** Opening Material for this task block **

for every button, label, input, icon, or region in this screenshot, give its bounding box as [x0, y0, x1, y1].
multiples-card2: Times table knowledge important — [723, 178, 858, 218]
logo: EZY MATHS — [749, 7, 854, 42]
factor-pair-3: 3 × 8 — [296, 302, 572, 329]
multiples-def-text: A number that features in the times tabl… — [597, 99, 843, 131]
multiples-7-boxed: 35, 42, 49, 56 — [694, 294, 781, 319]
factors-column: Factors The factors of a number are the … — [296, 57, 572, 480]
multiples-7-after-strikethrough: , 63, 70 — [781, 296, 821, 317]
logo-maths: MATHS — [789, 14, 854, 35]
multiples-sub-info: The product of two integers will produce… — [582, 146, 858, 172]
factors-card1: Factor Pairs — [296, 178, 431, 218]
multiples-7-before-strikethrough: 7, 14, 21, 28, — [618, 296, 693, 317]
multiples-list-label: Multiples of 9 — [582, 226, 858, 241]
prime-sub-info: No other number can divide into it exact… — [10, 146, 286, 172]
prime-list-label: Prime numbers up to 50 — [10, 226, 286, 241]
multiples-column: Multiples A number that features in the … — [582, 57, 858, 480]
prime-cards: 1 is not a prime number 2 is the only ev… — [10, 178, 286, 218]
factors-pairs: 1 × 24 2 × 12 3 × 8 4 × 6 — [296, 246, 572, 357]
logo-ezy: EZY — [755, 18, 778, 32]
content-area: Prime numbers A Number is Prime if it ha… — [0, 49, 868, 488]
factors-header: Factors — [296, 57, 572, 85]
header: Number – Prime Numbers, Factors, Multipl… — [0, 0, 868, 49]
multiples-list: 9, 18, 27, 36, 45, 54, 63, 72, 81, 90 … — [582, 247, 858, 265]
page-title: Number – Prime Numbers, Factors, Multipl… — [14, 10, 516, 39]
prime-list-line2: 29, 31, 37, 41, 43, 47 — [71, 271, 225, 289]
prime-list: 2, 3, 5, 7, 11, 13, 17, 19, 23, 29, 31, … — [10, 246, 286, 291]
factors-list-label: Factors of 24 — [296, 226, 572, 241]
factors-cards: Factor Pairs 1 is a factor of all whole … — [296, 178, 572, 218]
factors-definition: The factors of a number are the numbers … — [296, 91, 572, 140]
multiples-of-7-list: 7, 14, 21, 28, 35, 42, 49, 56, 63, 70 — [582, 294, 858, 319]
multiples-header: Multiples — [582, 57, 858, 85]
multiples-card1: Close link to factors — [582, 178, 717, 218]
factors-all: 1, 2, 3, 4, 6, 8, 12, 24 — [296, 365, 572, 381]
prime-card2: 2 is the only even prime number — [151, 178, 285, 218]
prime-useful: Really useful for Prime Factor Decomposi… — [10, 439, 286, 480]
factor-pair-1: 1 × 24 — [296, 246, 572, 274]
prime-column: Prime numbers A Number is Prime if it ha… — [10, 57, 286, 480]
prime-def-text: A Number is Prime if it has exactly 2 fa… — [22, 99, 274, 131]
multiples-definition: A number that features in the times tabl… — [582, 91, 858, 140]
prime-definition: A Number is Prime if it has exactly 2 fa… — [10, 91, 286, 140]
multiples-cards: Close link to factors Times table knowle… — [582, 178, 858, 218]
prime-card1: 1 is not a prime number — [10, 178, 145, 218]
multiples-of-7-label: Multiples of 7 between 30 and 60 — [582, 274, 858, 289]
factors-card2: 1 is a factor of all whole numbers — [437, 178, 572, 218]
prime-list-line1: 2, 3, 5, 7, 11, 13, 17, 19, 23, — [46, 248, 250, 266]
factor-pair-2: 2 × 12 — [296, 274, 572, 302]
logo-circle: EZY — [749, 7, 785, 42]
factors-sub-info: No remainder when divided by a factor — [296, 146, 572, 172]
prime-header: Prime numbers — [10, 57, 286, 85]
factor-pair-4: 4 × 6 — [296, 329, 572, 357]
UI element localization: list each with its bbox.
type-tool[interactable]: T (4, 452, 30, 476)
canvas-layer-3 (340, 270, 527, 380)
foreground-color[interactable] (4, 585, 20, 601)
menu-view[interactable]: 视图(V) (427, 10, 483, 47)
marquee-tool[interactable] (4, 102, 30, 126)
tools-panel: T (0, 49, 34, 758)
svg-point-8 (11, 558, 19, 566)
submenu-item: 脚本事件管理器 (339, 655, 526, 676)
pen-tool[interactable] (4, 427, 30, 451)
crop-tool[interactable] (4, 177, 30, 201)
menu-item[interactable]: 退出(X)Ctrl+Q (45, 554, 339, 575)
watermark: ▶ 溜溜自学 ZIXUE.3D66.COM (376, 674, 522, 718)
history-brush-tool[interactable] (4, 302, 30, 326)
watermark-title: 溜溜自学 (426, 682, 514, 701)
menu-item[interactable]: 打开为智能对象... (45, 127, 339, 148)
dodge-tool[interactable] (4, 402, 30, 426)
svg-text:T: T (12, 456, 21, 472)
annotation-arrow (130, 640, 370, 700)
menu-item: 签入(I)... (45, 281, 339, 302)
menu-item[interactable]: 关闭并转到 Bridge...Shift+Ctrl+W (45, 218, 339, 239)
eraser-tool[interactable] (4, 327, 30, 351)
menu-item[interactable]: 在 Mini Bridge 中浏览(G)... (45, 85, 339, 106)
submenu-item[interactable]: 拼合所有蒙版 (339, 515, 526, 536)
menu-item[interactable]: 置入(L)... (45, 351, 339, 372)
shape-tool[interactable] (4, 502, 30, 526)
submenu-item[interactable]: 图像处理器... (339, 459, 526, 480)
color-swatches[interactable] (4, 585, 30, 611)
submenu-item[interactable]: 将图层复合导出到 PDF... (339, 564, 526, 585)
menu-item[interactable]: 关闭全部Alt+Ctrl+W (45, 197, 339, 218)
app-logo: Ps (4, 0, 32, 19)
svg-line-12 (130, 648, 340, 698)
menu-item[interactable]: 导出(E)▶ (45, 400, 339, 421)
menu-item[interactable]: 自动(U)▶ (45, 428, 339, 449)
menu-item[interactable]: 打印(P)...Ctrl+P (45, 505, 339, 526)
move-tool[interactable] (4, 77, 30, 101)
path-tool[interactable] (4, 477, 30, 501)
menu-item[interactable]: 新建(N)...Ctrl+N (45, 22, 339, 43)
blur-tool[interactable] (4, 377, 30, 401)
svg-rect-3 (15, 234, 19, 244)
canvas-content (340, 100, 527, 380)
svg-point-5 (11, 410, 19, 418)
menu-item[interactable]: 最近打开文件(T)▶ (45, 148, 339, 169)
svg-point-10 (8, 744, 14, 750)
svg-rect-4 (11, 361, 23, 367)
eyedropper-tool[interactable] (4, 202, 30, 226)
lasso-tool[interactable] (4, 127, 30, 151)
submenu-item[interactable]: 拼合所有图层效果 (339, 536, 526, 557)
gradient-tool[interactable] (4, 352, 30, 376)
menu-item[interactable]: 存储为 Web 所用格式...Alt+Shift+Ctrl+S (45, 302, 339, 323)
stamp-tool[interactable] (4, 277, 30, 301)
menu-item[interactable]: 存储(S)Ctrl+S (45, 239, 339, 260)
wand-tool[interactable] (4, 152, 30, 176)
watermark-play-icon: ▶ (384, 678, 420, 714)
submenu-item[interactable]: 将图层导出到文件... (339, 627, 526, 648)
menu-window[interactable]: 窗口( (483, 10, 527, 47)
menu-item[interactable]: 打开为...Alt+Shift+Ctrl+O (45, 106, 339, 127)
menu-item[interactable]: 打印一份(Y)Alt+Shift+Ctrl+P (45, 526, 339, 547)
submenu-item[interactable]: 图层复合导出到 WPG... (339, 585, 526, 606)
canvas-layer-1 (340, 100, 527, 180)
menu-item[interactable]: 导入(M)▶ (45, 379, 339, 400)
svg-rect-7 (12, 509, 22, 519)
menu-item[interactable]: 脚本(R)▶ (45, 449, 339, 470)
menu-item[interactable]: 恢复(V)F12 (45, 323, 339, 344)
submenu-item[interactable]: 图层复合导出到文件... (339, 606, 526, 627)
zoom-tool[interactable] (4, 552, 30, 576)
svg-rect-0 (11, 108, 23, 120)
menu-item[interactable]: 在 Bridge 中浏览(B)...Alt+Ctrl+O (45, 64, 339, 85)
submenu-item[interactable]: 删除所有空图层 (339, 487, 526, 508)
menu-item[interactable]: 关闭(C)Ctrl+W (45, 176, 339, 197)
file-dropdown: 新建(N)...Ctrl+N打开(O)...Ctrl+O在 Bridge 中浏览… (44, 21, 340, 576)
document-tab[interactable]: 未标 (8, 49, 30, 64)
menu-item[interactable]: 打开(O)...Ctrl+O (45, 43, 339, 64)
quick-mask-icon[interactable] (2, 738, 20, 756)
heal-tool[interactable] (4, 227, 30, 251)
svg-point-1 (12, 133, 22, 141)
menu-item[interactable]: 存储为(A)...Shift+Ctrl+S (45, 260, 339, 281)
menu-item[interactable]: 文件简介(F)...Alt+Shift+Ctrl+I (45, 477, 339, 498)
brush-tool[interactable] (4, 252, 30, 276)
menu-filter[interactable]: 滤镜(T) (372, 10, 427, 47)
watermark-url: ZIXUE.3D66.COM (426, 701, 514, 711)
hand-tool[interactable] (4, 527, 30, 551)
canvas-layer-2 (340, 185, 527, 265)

** Closing Material for this task block **

§ What you need to do: The lines to return are those with the string "icon" in them; copy each from the entries above.

§ Solution to this task:
for every button, label, input, icon, or region in this screenshot, give its bounding box as [x0, y0, x1, y1].
watermark-play-icon: ▶ (384, 678, 420, 714)
quick-mask-icon[interactable] (2, 738, 20, 756)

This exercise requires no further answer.